▶

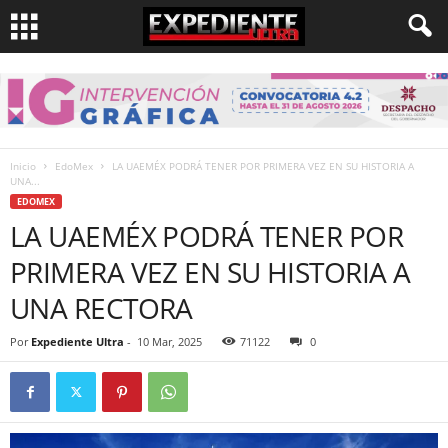
Inicio
EdoMex
LA UAEMÉX PODRÁ TENER POR PRIMERA VEZ EN SU HISTORIA A
UNA...
EDOMEX
LA UAEMÉX PODRÁ TENER POR
PRIMERA VEZ EN SU HISTORIA A
UNA RECTORA
Por
Expediente Ultra
-
10 Mar, 2025
71122
0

◀

**Required work:** Copy out all the records exactly, excluding pictures.

**Task result:**
Inicio
EdoMex
LA UAEMÉX PODRÁ TENER POR PRIMERA VEZ EN SU HISTORIA A
UNA...
EDOMEX
LA UAEMÉX PODRÁ TENER POR
PRIMERA VEZ EN SU HISTORIA A
UNA RECTORA
Por
Expediente Ultra
-
10 Mar, 2025
71122
0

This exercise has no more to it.